Andreas Pöder hat einen guten Riecher. Oder einen Insider als Informanten.
Der Landtagsabgeordnete der Bürger Union hat vergangene Woche eine Anfrage an Verkehrslandesrat Florian Mussner gestellt. „Wird die Vinschgau-Strecke nach der Elektrifizierung von Trenitalia übernommen?“, will Pöder wissen.
Der Landtagsabgeordnete meint: „Nach der Elektrifizierung wird der Dienst für die gesamte Strecke Mals-Bozen vergeben und im Vinschgau befürchtet man, dass das Land die Gesamtstrecke teilweise an die Trenitalia übergeben will.
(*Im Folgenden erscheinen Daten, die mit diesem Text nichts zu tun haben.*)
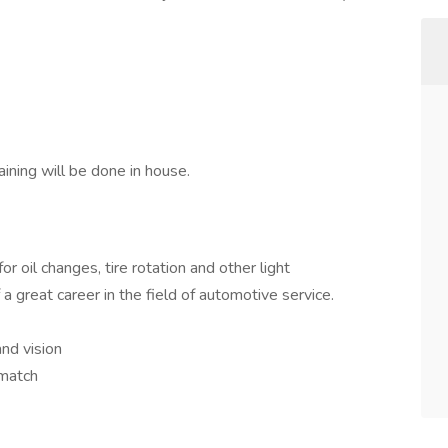
ining will be done in house.
or oil changes, tire rotation and other light
a great career in the field of automotive service.
and vision
 match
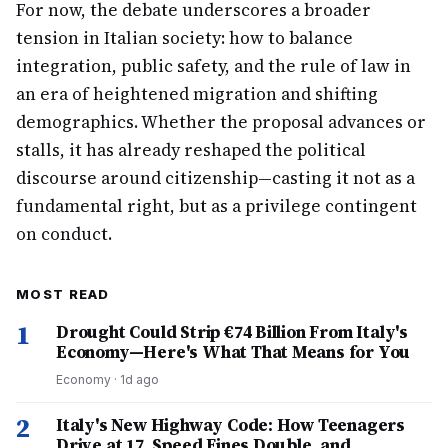
For now, the debate underscores a broader
tension in Italian society: how to balance
integration, public safety, and the rule of law in
an era of heightened migration and shifting
demographics. Whether the proposal advances or
stalls, it has already reshaped the political
discourse around citizenship—casting it not as a
fundamental right, but as a privilege contingent
on conduct.
MOST READ
1
Drought Could Strip €74 Billion From Italy's
Economy—Here's What That Means for You
Economy
·
1d ago
2
Italy's New Highway Code: How Teenagers
Drive at 17, Speed Fines Double, and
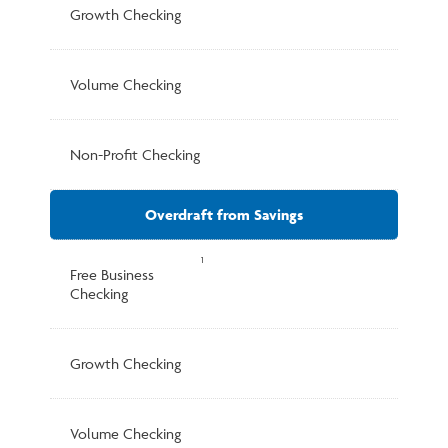
Growth Checking
Volume Checking
Non-Profit Checking
Overdraft from Savings
1
Free Business
Checking
Growth Checking
Volume Checking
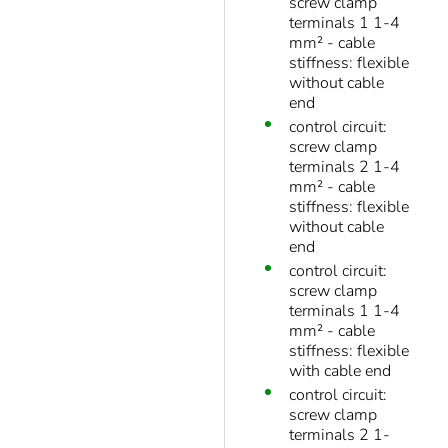
screw clamp
terminals 1 1-4
mm² - cable
stiffness: flexible
without cable
end
control circuit:
screw clamp
terminals 2 1-4
mm² - cable
stiffness: flexible
without cable
end
control circuit:
screw clamp
terminals 1 1-4
mm² - cable
stiffness: flexible
with cable end
control circuit:
screw clamp
terminals 2 1-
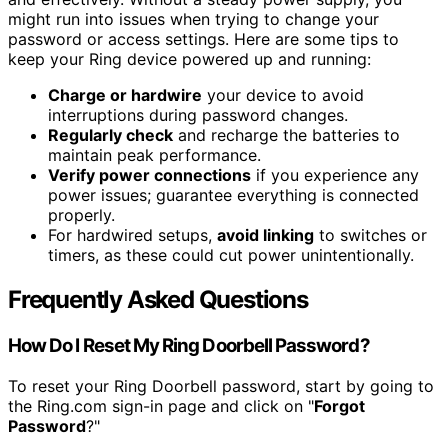
might run into issues when trying to change your
password or access settings. Here are some tips to
keep your Ring device powered up and running:
Charge or hardwire
your device to avoid
interruptions during password changes.
Regularly check
and recharge the batteries to
maintain peak performance.
Verify power connections
if you experience any
power issues; guarantee everything is connected
properly.
For hardwired setups,
avoid linking
to switches or
timers, as these could cut power unintentionally.
Frequently Asked Questions
How Do I Reset My Ring Doorbell Password?
To reset your Ring Doorbell password, start by going to
the Ring.com sign-in page and click on "
Forgot
Password
?"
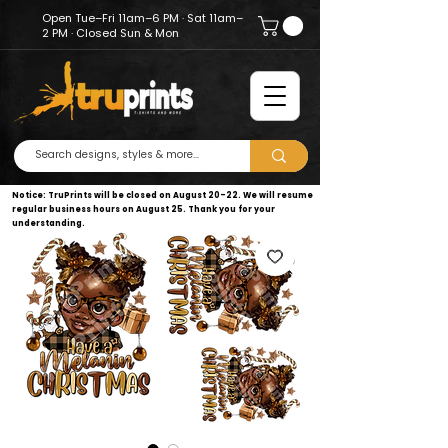
Open Tue–Fri 11am–6 PM · Sat 11am–
2 PM · Closed Sun & Mon
Notice: TruPrints will be closed on August 20–22. We will resume
regular business hours on August 25. Thank you for your
understanding.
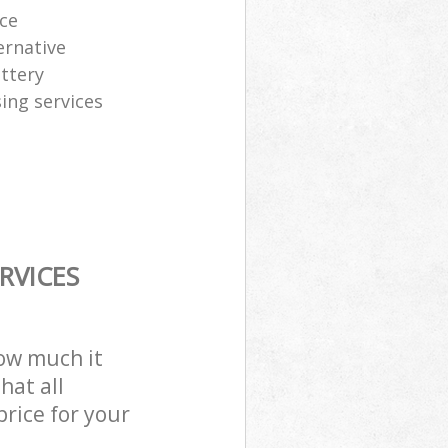
ice
ernative
attery
sing services
RVICES
how much it
hat all
price for your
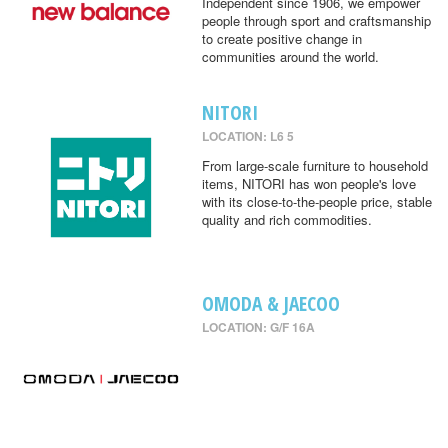
Independent since 1906, we empower
people through sport and craftsmanship
to create positive change in
communities around the world.
NITORI
LOCATION: L6 5
From large-scale furniture to household
items, NITORI has won people's love
with its close-to-the-people price, stable
quality and rich commodities.
OMODA & JAECOO
LOCATION: G/F 16A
Bislang befährt die SAD die Vinschgaustrecke, die gut ausgelastet ist und mit der die Passagiere weitgehend zufrieden sind.“ Pöder will deshalb von der Landesregierung wissen, was die diesbezüglichen Pläne sind.
Am Dienstag wird Andreas Pöder seine Antwort bekommen. Dann in diesem Tag wird die Landesregierung den Vorschlag der zuständigen Ämter zur Vergabe der Konzession für die Vinschger Bahn absegnen. Auf dem Vorschlag steht – nach Informationen von salto.bz – nicht SAD AG sondern „Trenitalia SPA“.

Die Elektrifizierung

Die „Südtiroler Transportstrukturen AG“ (STA) verfolgt seit Jahren einen ehrgeizigen Plan. Die Vinschger Bahnlinie funktioniert mit Diesellokomotiven. Was nicht nur teurer ist, sondern bei der Zugfahrt auch zu unangebrachten Verzögerungen führt. Konkret: Alle Passagiere, die vom Vinschgau nach Bozen fahren wollen, müssen in Meran umsteigen.

Meraner Bahnhof: Umsteigen von Dieselzügen auf Elektrozüge.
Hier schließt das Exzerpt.